Rapid and Sensitive Alignment-free DNA Sequence Comparison

Mjelva, Kristoffer

Master thesis

View/Open

master_thesis.pdf (1.475Mb)

Year

2018

Abstract

When it comes to the analysis of biological sequences, alignment based methods have long been in the forefront for finding similarities between sequences, and in the classification of genetic sequences. Many of these methods date back to the 1970s and 80s, and while they are precise in their assessment of biological data, they suffer from high execution times as the amount of data grows. To counter this, new alignment-free methods have been developed, and a common practice in these new methods is to count the number of shared words of length k, or k-mers, in the sequences that are to be analysed. In this project, we use empirical analysis of randomly generated DNA sequences, the Rfam 11 database and the 16S RDP training set to investigate what is the optimal k-mer length, if we should allow mismatches in k-mers and whether the positions and number of occurrences of each k-mer might influence our classification methods one way or the other. Our research indicates that for short sequences of varying similarity, such as those in the Rfam database, a k-mer length of 8 yields high values for sensitivity and precision, while a length of 11 performs slightly better, if one mismatch is allowed in each k-mer.
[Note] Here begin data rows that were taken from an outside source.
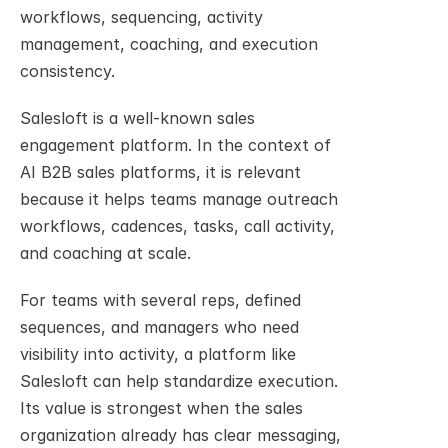
workflows, sequencing, activity 
management, coaching, and execution 
consistency.
Salesloft is a well-known sales 
engagement platform. In the context of 
AI B2B sales platforms, it is relevant 
because it helps teams manage outreach 
workflows, cadences, tasks, call activity, 
and coaching at scale.
For teams with several reps, defined 
sequences, and managers who need 
visibility into activity, a platform like 
Salesloft can help standardize execution. 
Its value is strongest when the sales 
organization already has clear messaging, 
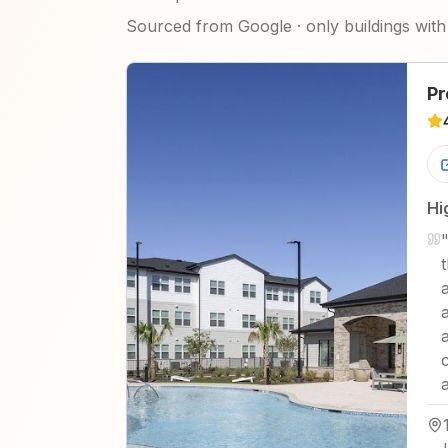
Sourced from Google · only buildings with 
Pr
Hi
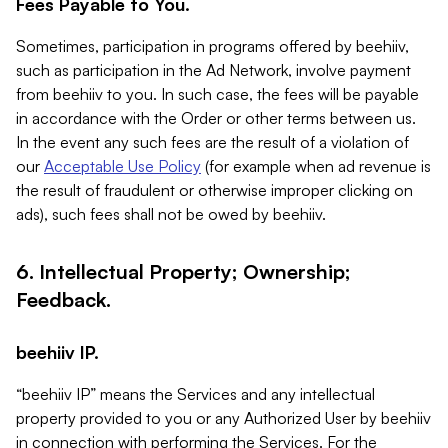
Fees Payable to You.
Sometimes, participation in programs offered by beehiiv,
such as participation in the Ad Network, involve payment
from beehiiv to you. In such case, the fees will be payable
in accordance with the Order or other terms between us.
In the event any such fees are the result of a violation of
our
Acceptable Use Policy
(for example when ad revenue is
the result of fraudulent or otherwise improper clicking on
ads), such fees shall not be owed by beehiiv.
6. Intellectual Property; Ownership;
Feedback.
beehiiv IP.
“beehiiv IP” means the Services and any intellectual
property provided to you or any Authorized User by beehiiv
in connection with performing the Services. For the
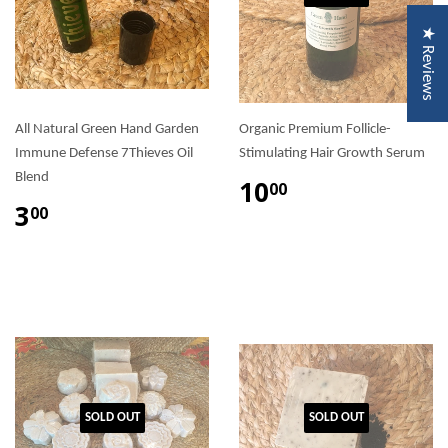
★ Reviews
All Natural Green Hand Garden
Organic Premium Follicle-
Immune Defense 7Thieves Oil
Stimulating Hair Growth Serum
Blend
10
00
3
00
SOLD OUT
SOLD OUT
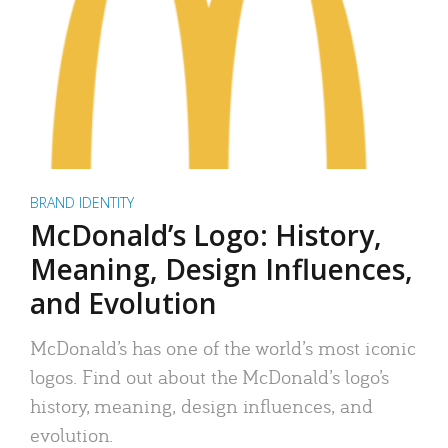
BRAND IDENTITY
McDonald’s Logo: History,
Meaning, Design Influences,
and Evolution
McDonald’s has one of the world’s most iconic
logos. Find out about the McDonald’s logo’s
history, meaning, design influences, and
evolution.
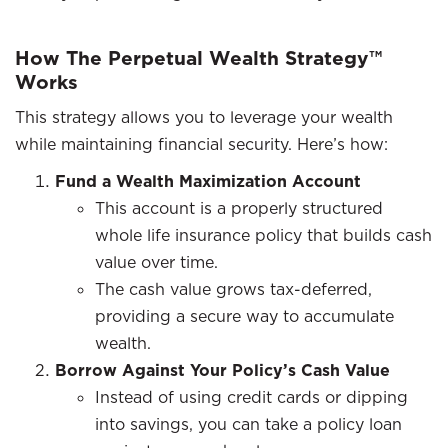
How The Perpetual Wealth Strategy™
Works
This strategy allows you to leverage your wealth
while maintaining financial security. Here’s how:
Fund a Wealth Maximization Account
This account is a properly structured
whole life insurance policy that builds cash
value over time.
The cash value grows tax-deferred,
providing a secure way to accumulate
wealth.
Borrow Against Your Policy’s Cash Value
Instead of using credit cards or dipping
into savings, you can take a policy loan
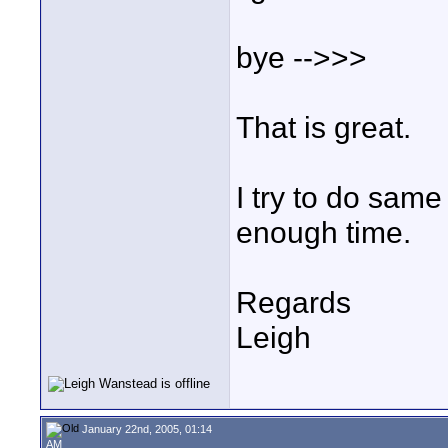
bye -->>>
That is great.
I try to do same
enough time.
Regards
Leigh
January 22nd, 2005, 01:14
AM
For the longer and more similar sequences in the RDP training set, k-mers of length 6 or more perform equally good, and the introduction of mismatches in k- mers for these sequences do not improve the sensitivity or precision of our analysis. We conclude that certain variations on the implementation of k- mers, such as mismatches and counting the number of occurrences of each word, might improve sensitivity and precision in certain instances, but that no k-mer implementation is universally best for the different data sets we have tested.